Il cortile della sua scuola era gremito di studenti. Vi si addentrò, raggiungendo il gruppetto della sua classe. Salutò tutti, soprattutto i suoi amici più stretti, coi quali era uscito anche durante l’Estate. Antonio, Davide, Giacomo, Daniele, erano quelli che sentiva più spesso. Erano amici, si, ma Andrea non li sentiva vicini. Era sicuro che, finito l’ultimo anno, difficilmente li avrebbe rivisti. Inoltre loro non sapevano praticamente nulla di Andrea, non gli confidava i suoi segreti. Loro ancora pensavano addirittura che gli piacessero le ragazze. Lui non parlava mai di se, con nessuno. Nessuno sapeva cosa pensasse, cosa provasse, come vivesse, quale fosse il suo rapporto coi genitori. Sembrava che a nessuno importasse, nemmeno a quelli che chiamava amici. Ma a lui andava bene così. Non voleva nessuno, non più.

“Oh, ci vieni alla festa in spiaggia questo Sabato no?” chiese Daniele, che era anche uno dei ragazzi più “popolari” della scuola, nonché uno di quelli più desiderate dalle ragazze dei primi anni.

“Ovvio” rispose Andrea, sorridendo.

Nessuno accennava ad Alessia, perché sapevano dell’amicizia tra lei ed Andrea. Quest’ultimo sorrise amaramente a questa consapevolezza. Quanto era ipocrita la gente? C’erano manifesti e striscioni ovunque in cortile, perfino chi non la conosceva avrebbe pensato a lei e alla sua tragica fine. Un dramma, eh? Andrea aveva visto addirittura gente che non la conosceva piangere, e gli aveva dato il voltastomaco. Avrebbe volentieri preso a schiaffi quelle persone che, probabilmente, il giorno dopo si erano già dimenticati di lei. Che pena.
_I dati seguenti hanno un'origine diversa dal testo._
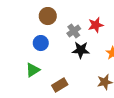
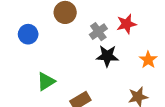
blue circle: (41, 43) -> (28, 34), moved

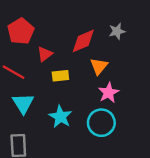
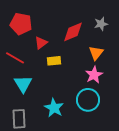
red pentagon: (21, 31) -> (21, 24), turned -30
orange triangle: (99, 66) -> (96, 53), moved
cyan star: (60, 117) -> (54, 108), moved

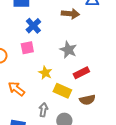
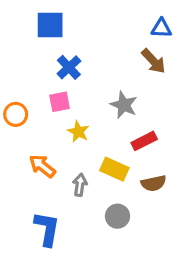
brown arrow: (70, 14) -> (154, 61), moved, turned 42
yellow star: (45, 73) -> (78, 132), moved
gray arrow: (43, 110) -> (80, 185), moved

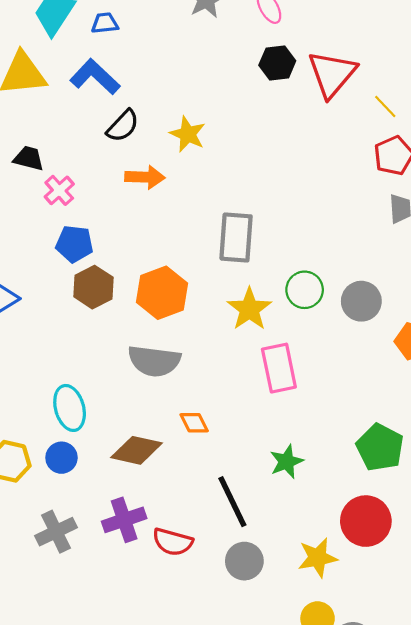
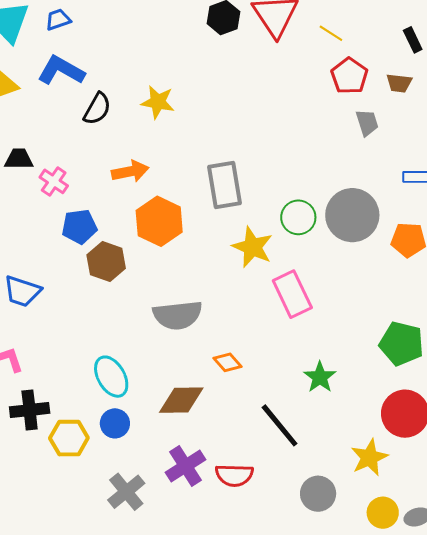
orange arrow: (145, 177) -> (130, 171), moved
orange hexagon: (162, 293) -> (159, 221), moved
gray circle: (361, 301) -> (352, 215), size x1.4
gray circle: (244, 561) -> (318, 494), moved

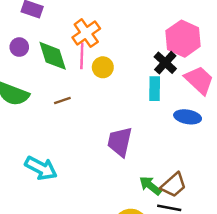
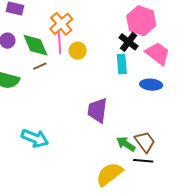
brown line: (62, 100) -> (40, 66), moved
brown trapezoid: (173, 185) -> (145, 142), turned -80

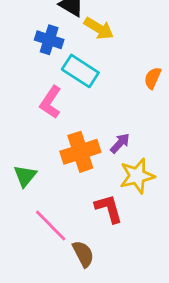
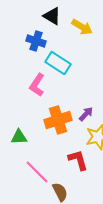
yellow arrow: (99, 28) -> (82, 27), moved
green triangle: (25, 176) -> (19, 137), turned 48

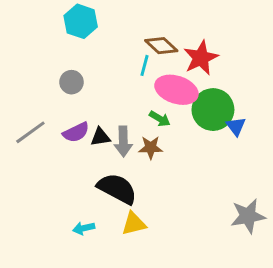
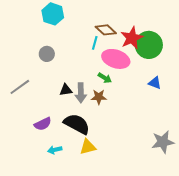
green circle: (213, 110) -> (149, 45), moved
blue triangle: (236, 126) -> (155, 83), turned -32
purple semicircle: (76, 132) -> (43, 124), moved

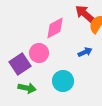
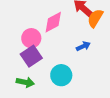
pink circle: (39, 53) -> (31, 38), moved
purple square: (20, 64) -> (31, 56), moved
Andrea lanciò per terra il mozzicone della sigaretta che aveva iniziato a fumare qualche minuto prima, e con i suoi compagni entrò nell’istituto. Salì lentamente le scale, imprecando mentalmente contro i tizi che sceglievano dove posizionare le classi. Odiava dover salire le scale ogni mattina. Una volta arrivato in classe dovette sbrigarsi a scegliere un posto decente, prima che gli restassero solo i posti davanti. Scelse il banco in fondo, vicino al muro. Nessuno ebbe il coraggio di sedersi accanto a lui, e ad Andrea andò bene così. Non poteva immaginare nessuno al posto di Alessia. I ricordi di loro due che si prendevano in giro e scherzavano insieme seduti a quel banco gli riempirono la mente, ed improvvisamente ebbe il desiderio di strapparsi via il cervello per non dover più ricordare. Avrebbe preferito anche ascoltare il professore di filosofia per 5 ore, se solo fosse bastato.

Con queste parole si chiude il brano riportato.